A new foreclosure law (Foreclosure Prevention Act) introduced in California does not hold out much hope for the sufferers. It has now been stipulated that the borrowers must postpone foreclosures for 90 days in those cases where both the parties have not sat down to try and modify the terms of the mortgage. The state law came into effect from Monday 15th June 2009. But Sen. Ellen Corbett (Democrat) warned that nothing will happen overnight. The people must have patience.

The lenders and servicers who are already involved in a modification programme are not included in the conditions of this new law. These programmes modify loans by bringing down the rate of interest for a minimum of five years, reduce part of the principal or defer it to a later date and extend the repayment period to a term of even 40 years.

Chris George of CMG Mortgage Services and also of Mortgage Bankers Association (California) said, “The vast majority of them are already in compliance with some regulation or requirement, either through federal laws or voluntary efforts.”
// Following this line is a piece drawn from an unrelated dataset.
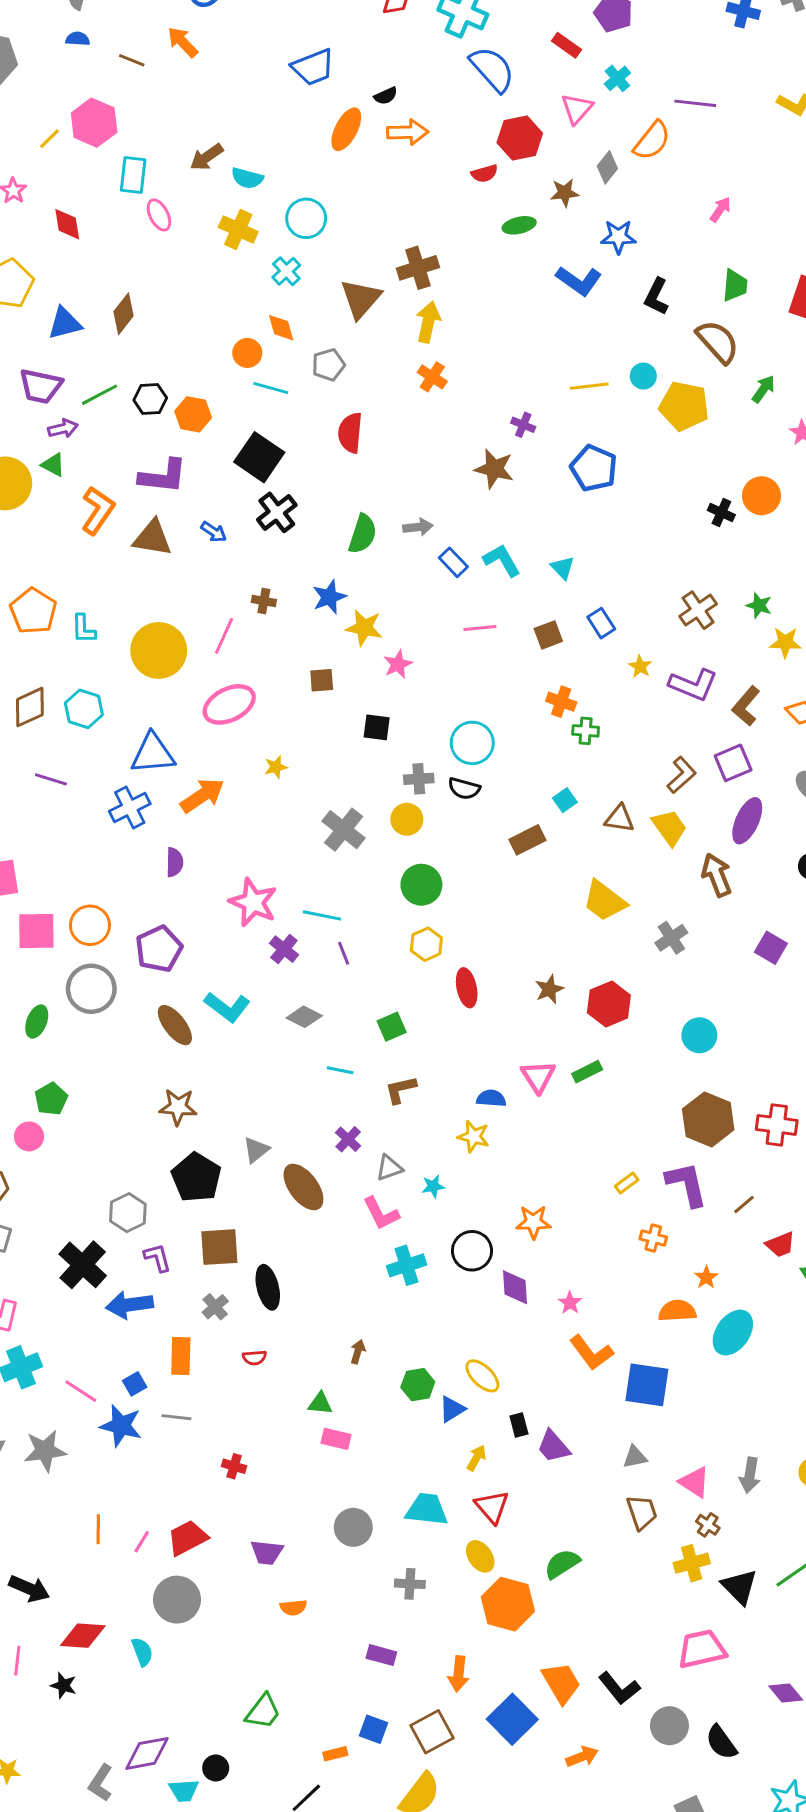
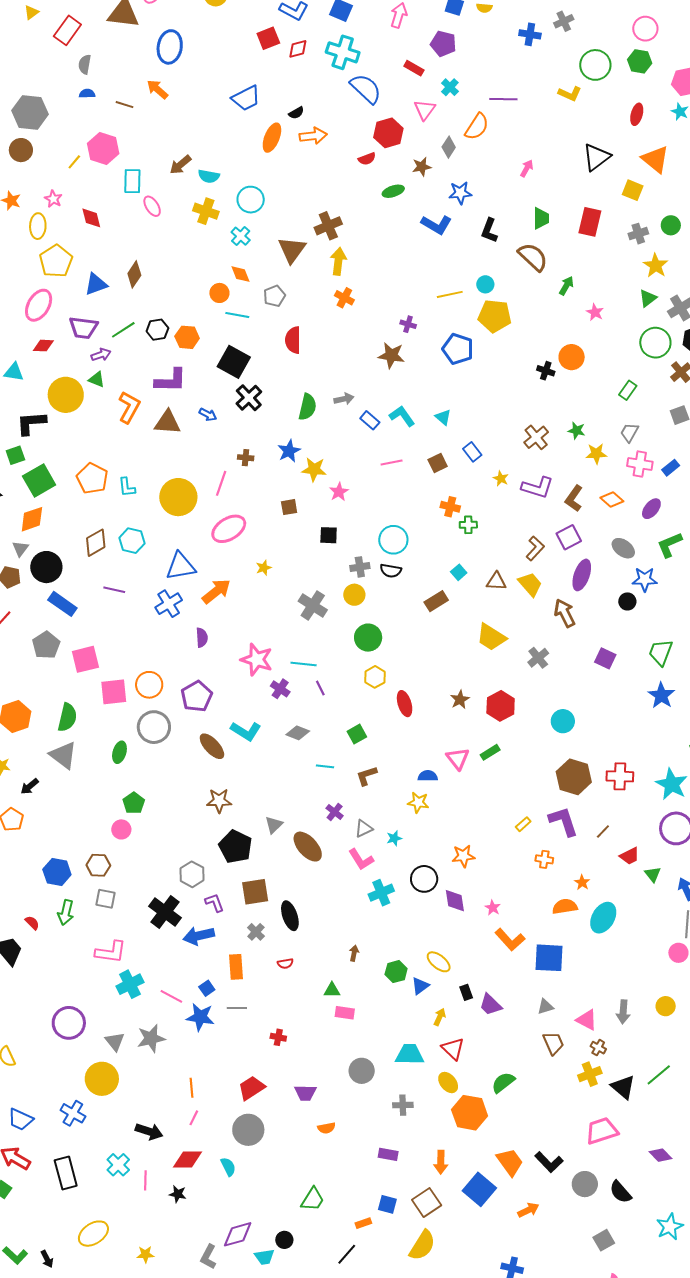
yellow pentagon: (684, 406) -> (495, 316), moved
pink line: (142, 1542) -> (194, 1118), moved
The lenders will automatically get a stay for 30 days when they ask for an exemption. During this time the officials of the state will find out whether the lending firm has a correct loan modification plan running. George added, “If they do not have a plan in effect, they will be (subject) to that 90-day moratorium.”
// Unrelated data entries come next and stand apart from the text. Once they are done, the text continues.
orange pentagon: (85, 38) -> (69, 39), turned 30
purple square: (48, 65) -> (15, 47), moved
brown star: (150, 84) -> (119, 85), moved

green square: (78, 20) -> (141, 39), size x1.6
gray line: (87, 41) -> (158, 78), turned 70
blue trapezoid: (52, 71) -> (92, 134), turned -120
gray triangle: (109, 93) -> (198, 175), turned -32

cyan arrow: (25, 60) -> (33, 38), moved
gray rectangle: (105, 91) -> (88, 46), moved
The spokesperson of ForeclosureRadar, Sean O’Toole thinks that the law will not have any real impact on the foreclosure scene. “It’s a law you could drive a truck through. All you have to do is put in a loan modification program.”

The director of Center for Responsible Lending based in Oakland, California, Paul Leonard thought that the law highlighted how the state was working in tandem with the federal government. Incentives are being offered to the lenders, the servicers and even the borrowers who take part in this programme. He said, “It’s a bit of a stick that will create incentives for the lenders and services to participate in the Obama plan.”

A spokeswoman from Corbett’s that as yet there are no details about how many will benefit from this new foreclosure law. The new law is applicable to those who have taken out first mortgages from 1st January 2003 to 1st January 2008 for homes occupied by owners.